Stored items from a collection
* * * * *
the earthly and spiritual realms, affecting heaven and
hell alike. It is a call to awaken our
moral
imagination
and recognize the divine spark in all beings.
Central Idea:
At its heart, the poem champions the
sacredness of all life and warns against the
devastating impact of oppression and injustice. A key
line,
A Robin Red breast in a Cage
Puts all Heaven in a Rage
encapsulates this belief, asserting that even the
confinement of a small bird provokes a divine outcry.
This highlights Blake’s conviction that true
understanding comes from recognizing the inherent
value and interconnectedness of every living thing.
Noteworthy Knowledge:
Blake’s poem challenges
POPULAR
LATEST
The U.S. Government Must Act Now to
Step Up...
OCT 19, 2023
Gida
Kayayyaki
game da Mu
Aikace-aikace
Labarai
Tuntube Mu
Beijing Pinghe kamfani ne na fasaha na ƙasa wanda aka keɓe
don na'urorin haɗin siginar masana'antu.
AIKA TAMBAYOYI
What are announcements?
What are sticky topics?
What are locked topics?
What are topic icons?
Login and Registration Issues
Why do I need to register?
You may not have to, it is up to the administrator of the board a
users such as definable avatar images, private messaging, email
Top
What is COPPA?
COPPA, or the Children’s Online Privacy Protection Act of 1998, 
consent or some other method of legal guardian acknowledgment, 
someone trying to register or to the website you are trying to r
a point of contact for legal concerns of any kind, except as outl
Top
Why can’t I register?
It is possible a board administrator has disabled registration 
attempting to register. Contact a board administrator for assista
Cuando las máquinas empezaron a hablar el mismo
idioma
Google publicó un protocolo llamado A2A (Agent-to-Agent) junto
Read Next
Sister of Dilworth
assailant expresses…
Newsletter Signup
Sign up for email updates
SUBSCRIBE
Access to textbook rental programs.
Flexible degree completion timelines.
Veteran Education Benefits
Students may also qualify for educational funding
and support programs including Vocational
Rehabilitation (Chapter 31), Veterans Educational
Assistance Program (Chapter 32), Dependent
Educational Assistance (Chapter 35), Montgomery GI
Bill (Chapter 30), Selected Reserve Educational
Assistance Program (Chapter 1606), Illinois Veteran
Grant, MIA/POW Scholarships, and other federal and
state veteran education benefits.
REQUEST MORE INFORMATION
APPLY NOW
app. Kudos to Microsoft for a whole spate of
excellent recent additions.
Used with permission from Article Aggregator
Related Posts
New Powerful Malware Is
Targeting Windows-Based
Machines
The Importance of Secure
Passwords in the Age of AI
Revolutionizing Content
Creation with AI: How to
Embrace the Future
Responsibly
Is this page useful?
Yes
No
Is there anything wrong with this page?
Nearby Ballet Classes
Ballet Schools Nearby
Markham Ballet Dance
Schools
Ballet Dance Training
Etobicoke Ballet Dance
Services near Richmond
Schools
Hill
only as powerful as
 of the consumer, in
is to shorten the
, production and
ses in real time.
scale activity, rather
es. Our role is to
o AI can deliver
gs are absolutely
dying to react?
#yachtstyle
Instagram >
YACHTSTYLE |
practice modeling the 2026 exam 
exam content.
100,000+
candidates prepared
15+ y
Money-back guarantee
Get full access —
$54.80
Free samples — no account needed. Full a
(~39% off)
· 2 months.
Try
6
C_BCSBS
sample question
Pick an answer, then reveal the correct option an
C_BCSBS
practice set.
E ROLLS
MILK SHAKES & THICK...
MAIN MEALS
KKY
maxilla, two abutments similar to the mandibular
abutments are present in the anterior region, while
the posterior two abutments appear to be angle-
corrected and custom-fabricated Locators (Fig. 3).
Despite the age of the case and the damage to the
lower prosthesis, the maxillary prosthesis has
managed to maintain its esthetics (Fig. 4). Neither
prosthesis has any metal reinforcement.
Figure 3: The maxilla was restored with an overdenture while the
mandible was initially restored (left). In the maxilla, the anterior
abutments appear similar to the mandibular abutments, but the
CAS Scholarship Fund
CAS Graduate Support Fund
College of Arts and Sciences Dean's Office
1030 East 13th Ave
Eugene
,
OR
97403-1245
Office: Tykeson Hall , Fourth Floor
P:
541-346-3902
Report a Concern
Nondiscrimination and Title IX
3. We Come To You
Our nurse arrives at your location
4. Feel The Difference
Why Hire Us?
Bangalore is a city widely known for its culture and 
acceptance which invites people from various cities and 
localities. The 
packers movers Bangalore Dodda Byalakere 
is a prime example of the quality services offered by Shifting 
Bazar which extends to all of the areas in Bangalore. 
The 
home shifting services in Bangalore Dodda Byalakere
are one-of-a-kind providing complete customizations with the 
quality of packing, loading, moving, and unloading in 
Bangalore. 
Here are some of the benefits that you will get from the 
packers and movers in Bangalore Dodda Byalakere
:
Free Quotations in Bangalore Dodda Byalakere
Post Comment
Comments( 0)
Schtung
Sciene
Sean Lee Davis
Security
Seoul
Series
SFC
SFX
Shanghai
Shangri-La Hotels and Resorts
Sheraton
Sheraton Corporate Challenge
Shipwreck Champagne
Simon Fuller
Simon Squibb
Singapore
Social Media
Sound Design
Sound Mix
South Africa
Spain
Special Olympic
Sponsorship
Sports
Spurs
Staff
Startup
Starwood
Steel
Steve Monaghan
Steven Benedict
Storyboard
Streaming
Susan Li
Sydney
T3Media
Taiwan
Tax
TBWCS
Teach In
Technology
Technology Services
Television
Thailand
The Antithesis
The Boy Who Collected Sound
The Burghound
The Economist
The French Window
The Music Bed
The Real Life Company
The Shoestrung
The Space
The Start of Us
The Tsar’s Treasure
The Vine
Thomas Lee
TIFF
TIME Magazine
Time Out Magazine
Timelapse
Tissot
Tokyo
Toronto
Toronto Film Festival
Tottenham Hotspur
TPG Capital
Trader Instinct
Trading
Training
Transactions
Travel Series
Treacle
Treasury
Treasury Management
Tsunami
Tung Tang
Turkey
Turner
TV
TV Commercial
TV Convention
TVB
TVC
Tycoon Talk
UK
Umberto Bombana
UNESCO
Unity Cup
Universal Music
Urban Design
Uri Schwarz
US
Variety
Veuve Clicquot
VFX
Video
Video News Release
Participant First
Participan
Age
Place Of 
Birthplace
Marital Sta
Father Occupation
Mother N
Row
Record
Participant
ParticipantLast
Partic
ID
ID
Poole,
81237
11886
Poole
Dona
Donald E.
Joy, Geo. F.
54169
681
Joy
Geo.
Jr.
* * * * *
**YOUR GOAL:** An exact, complete copy of the lines above from the one with "corrected and custom-fabricated" through the one with "home shifting services" is the whole answer.

**TASK OUTPUT:**
corrected and custom-fabricated Locators (Fig. 3).
Despite the age of the case and the damage to the
lower prosthesis, the maxillary prosthesis has
managed to maintain its esthetics (Fig. 4). Neither
prosthesis has any metal reinforcement.
Figure 3: The maxilla was restored with an overdenture while the
mandible was initially restored (left). In the maxilla, the anterior
abutments appear similar to the mandibular abutments, but the
CAS Scholarship Fund
CAS Graduate Support Fund
College of Arts and Sciences Dean's Office
1030 East 13th Ave
Eugene
,
OR
97403-1245
Office: Tykeson Hall , Fourth Floor
P:
541-346-3902
Report a Concern
Nondiscrimination and Title IX
3. We Come To You
Our nurse arrives at your location
4. Feel The Difference
Why Hire Us?
Bangalore is a city widely known for its culture and 
acceptance which invites people from various cities and 
localities. The 
packers movers Bangalore Dodda Byalakere 
is a prime example of the quality services offered by Shifting 
Bazar which extends to all of the areas in Bangalore. 
The 
home shifting services in Bangalore Dodda Byalakere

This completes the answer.